Collected data:
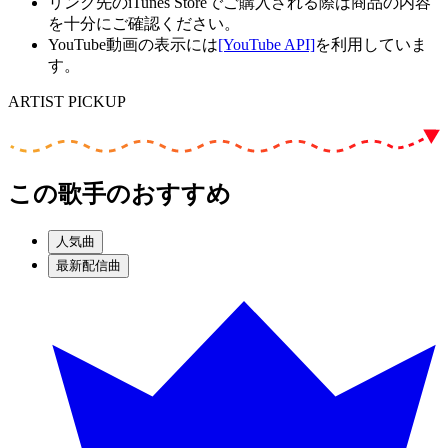
リンク先のiTunes Storeでご購入される際は商品の内容
を十分にご確認ください。
YouTube動画の表示には
[YouTube API]
を利用していま
す。
ARTIST PICKUP
この歌手のおすすめ
人気曲
最新配信曲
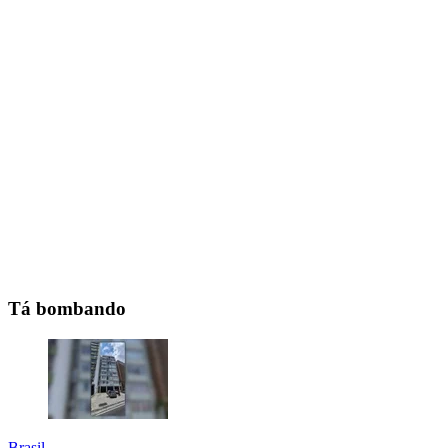
Tá bombando
Brasil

What is required: Exclude the pictures and reproduce every entry exactly.

Response to this exercise:
リンク先のiTunes Storeでご購入される際は商品の内容
を十分にご確認ください。
YouTube動画の表示には
[YouTube API]
を利用していま
す。
ARTIST PICKUP
この歌手のおすすめ
人気曲
最新配信曲
Tá bombando
Brasil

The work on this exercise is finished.